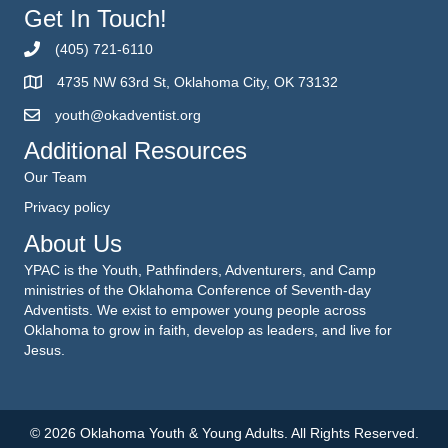
Get In Touch!
(405) 721-6110
4735 NW 63rd St, Oklahoma City, OK 73132
youth@okadventist.org
Additional Resources
Our Team
Privacy policy
About Us
YPAC is the Youth, Pathfinders, Adventurers, and Camp
ministries of the Oklahoma Conference of Seventh-day
Adventists. We exist to empower young people across
Oklahoma to grow in faith, develop as leaders, and live for
Jesus.
© 2026 Oklahoma Youth & Young Adults. All Rights Reserved.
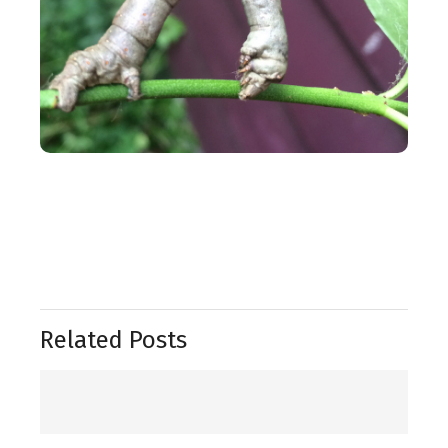
Related Posts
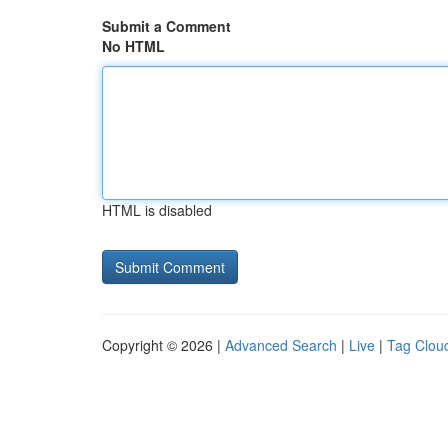
Submit a Comment
No HTML
HTML is disabled
Copyright © 2026 |
Advanced Search
|
Live
|
Tag Clou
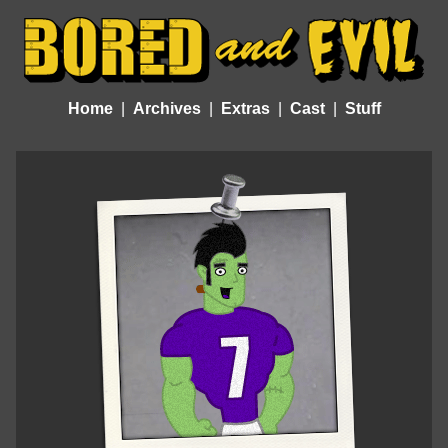
Home
Archives
Extras
Cast
Stuff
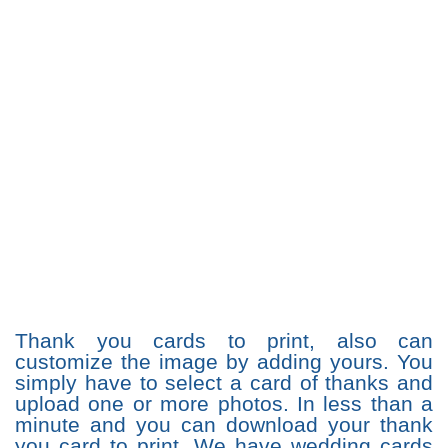
Thank you cards to print, also can
customize the image by adding yours. You
simply have to select a card of thanks and
upload one or more photos. In less than a
minute and you can download your thank
you card to print. We have wedding cards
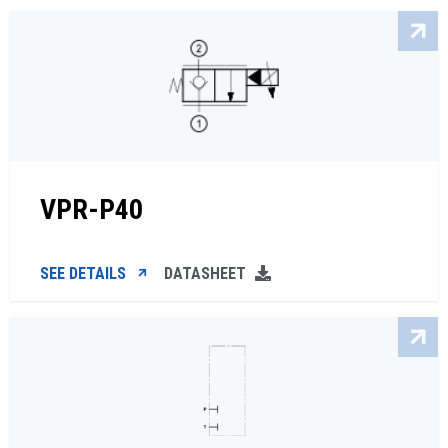
VPR-P40
SEE DETAILS
DATASHEET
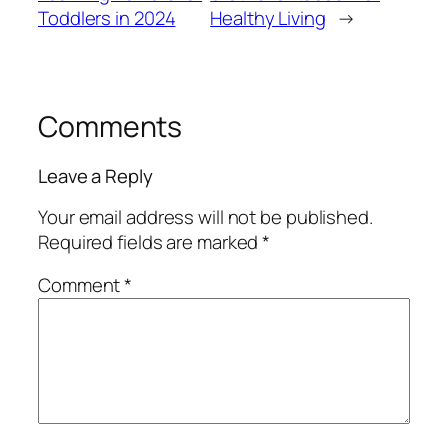
Toddlers in 2024
Healthy Living
→
Comments
Leave a Reply
Your email address will not be published.
Required fields are marked
*
Comment
*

**About this task:** Check each line of the records for the word "Oklahoma", then state how many lines have it, as a number only.

**Output for this exercise:** 4